Fig 6. Penetration and appressorium formation assays.

(A) Fungal penetration assays. Both the WT and ΔMrGAG were inoculated on cellophane membrane for three days or cicada wings for 40 hrs. The membrane and insect wings were then carefully removed with fungal cultures, and the plates were kept for incubation for another one week before photographing. (B) Appressorium formation and lipid-droplet utilization by WT and ΔMrGAG. Appressorium were induced on hydrophobic surfaces for 18 hrs and stained with the fluorescent dye Bodipy. CO, conidium; AP, appressorium. Bar, 5 μm.

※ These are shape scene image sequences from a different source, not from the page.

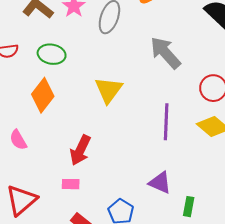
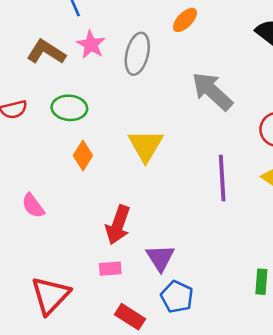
orange diamond: (43, 95) -> (83, 156), moved, size x0.7
pink semicircle: (18, 140) -> (33, 206), moved
purple triangle: (160, 183) -> (160, 258), moved, turned 40

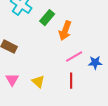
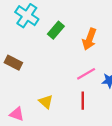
orange arrow: (65, 31) -> (89, 39), moved
pink triangle: (12, 80) -> (17, 114), moved, turned -40

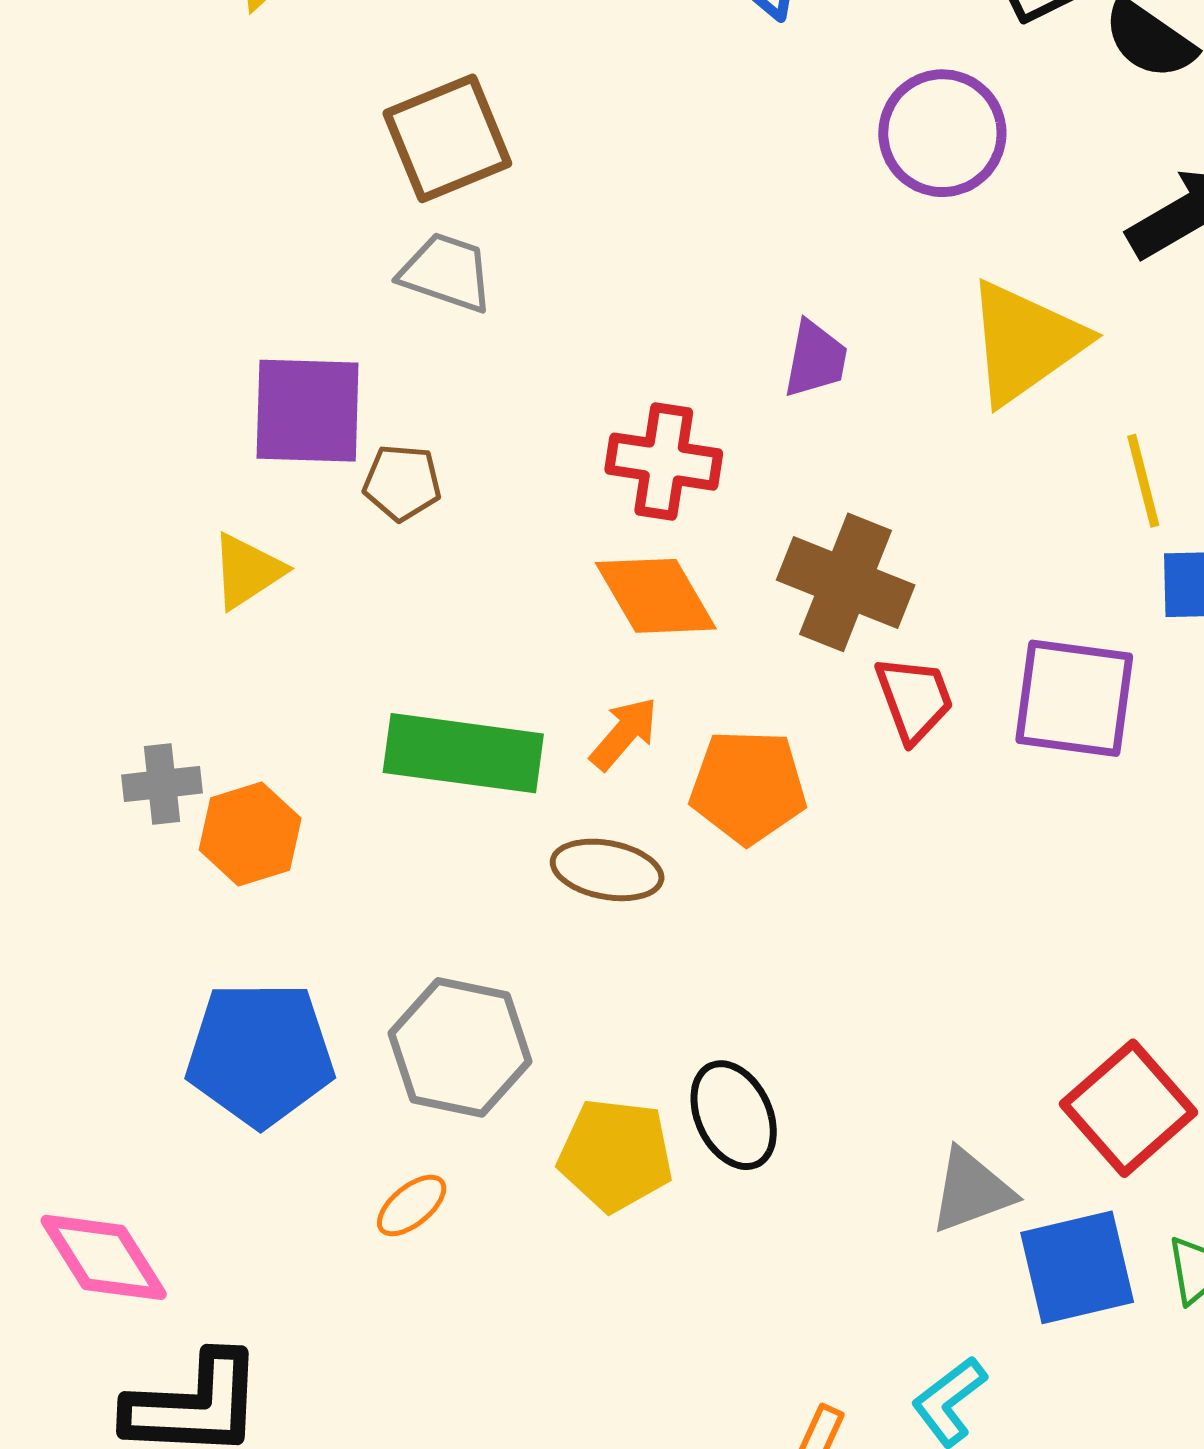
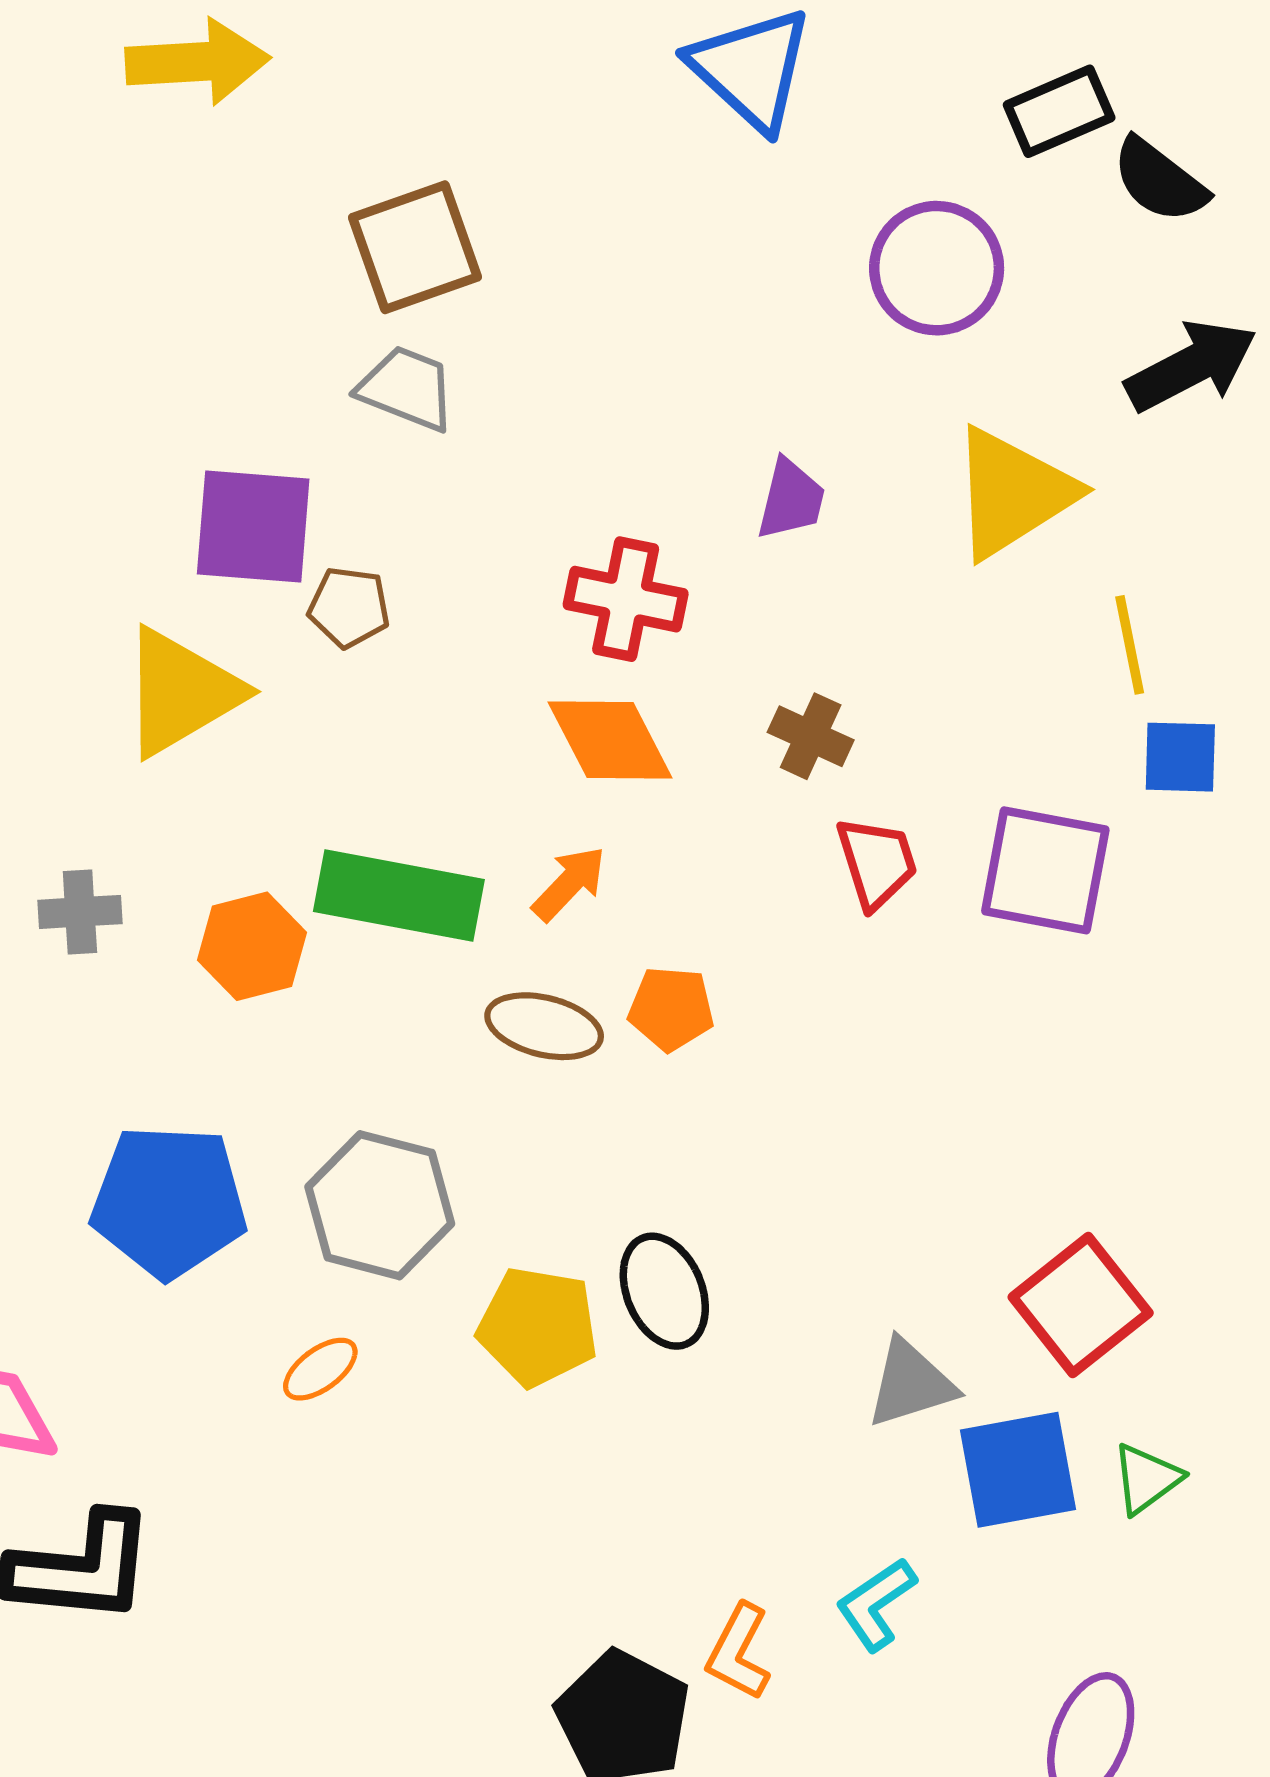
yellow triangle: (247, 571) -> (181, 692), size x1.6
brown cross: (846, 582) -> (811, 736), size x0.6
orange pentagon: (748, 787) -> (671, 1009), moved, size x0.7
orange hexagon: (250, 834) -> (252, 946), moved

Fig 7. Comparative enzyme hydrolytic activity assays between WT and ΔMrGAG.

(A) Non-significant variation between strains in digestion of casein seven days post inoculation. (B) Non-significant variation between strains in digestion of chitin seven days post inoculation. (C) Variation between strains in digestion of olive oil five days post inoculation. The right part of each panel shows the data of the hydrolytic zone diameters formed by WT and ΔMrGAG. The significance of the two-tailed Student’s t-test difference is at: *, P = 0.03.